Financial Inclusion in Developing Countries: Evidences from an Indian State

  •  Mohammad Shafi    
  •  Ali Hawi Medabesh    


Financial Inclusion poses policy challenges on a scale and with an urgency that is unique for developing countries which house more than 90% of the world’s unbanked population. Developed countries policy makers have recognised that there are complex and multi-dimensional factors that contribute to financial exclusion and therefore require a comprehensive variety of providers, products and technologies that best suits the socio-economic, political, cultural and geographical conditions in these countries. India’s experience as a developing country towards ensuring financial inclusion and weeding out financial exclusion has been unique. Indian economy has achieved a phenomenal economic growth during the last decade or so. But this growth has not been inclusive. Mobile phones, E-Mail, E-Commerce, Swanky Cars, trendy dresses, plastic money and 24-hour banking through ATMs have all become a reality in the country but only in the cities and towns. One of the reasons for this exclusive growth witnessed in the country has been attributed to the failure of the second generation reforms which were broadly related with financial sector reforms aimed to achieve greater financial inclusion.
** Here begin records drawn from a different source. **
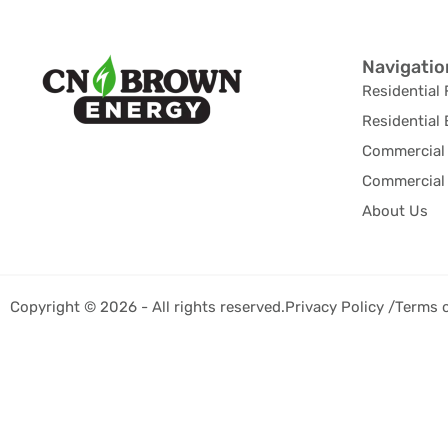
Navigatio
Residential 
Residential 
Commercial 
Commercial 
About Us
Copyright © 2026 - All rights reserved.
Privacy Policy /
Terms 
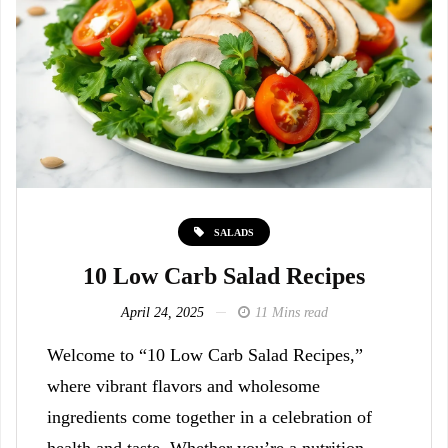
SALADS
10 Low Carb Salad Recipes
April 24, 2025
11 Mins read
Welcome to “10 Low Carb Salad Recipes,”
where vibrant flavors and wholesome
ingredients come together in a celebration of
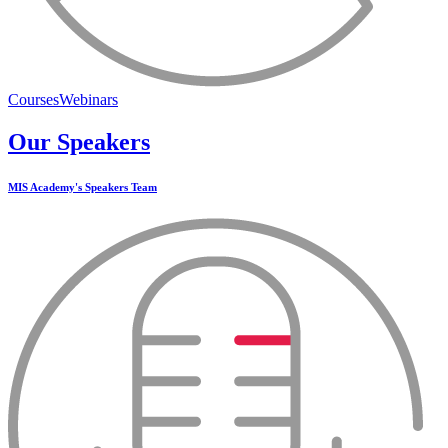
Courses
Webinars
Our Speakers
MIS Academy's Speakers Team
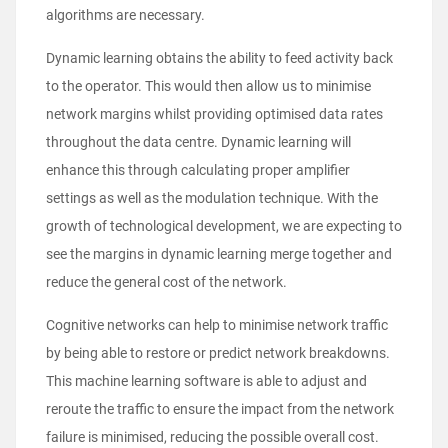
algorithms are necessary.
Dynamic learning obtains the ability to feed activity back
to the operator. This would then allow us to minimise
network margins whilst providing optimised data rates
throughout the data centre. Dynamic learning will
enhance this through calculating proper amplifier
settings as well as the modulation technique. With the
growth of technological development, we are expecting to
see the margins in dynamic learning merge together and
reduce the general cost of the network.
Cognitive networks can help to minimise network traffic
by being able to restore or predict network breakdowns.
This machine learning software is able to adjust and
reroute the traffic to ensure the impact from the network
failure is minimised, reducing the possible overall cost.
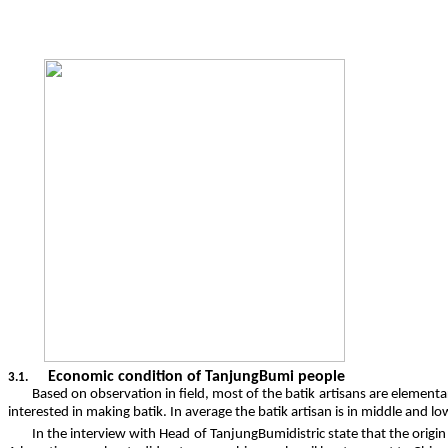
Economic condition of TanjungBumi people
3.1.
Based on observation in field, most of the batik artisans are element
interested in making batik. In average the batik artisan is in middle and 
In the interview with Head of TanjungBumidistric state that the origin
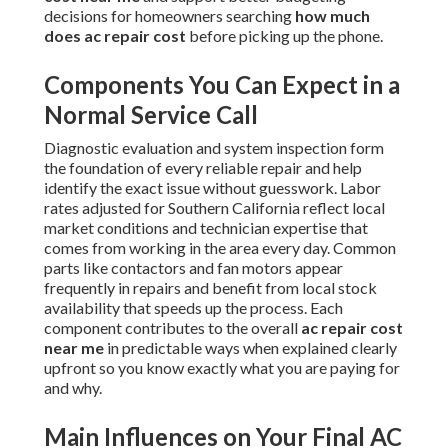
decisions for homeowners searching
how much
does ac repair cost
before picking up the phone.
Components You Can Expect in a
Normal Service Call
Diagnostic evaluation and system inspection form
the foundation of every reliable repair and help
identify the exact issue without guesswork. Labor
rates adjusted for Southern California reflect local
market conditions and technician expertise that
comes from working in the area every day. Common
parts like contactors and fan motors appear
frequently in repairs and benefit from local stock
availability that speeds up the process. Each
component contributes to the overall
ac repair cost
near me
in predictable ways when explained clearly
upfront so you know exactly what you are paying for
and why.
Main Influences on Your Final AC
The problem of ‘Financial Exclusion’ is severe in the country. The State of Jammu & Kashmir is no exception to this socio-economic problem. An effort has been made in this paper to assess how serious the problem of financial exclusion is in the state? What has been the impact of the initiatives taken by RBI towards greater ‘Financial Inclusion’ & what more needs to be done to achieve full & meaningful financial inclusion?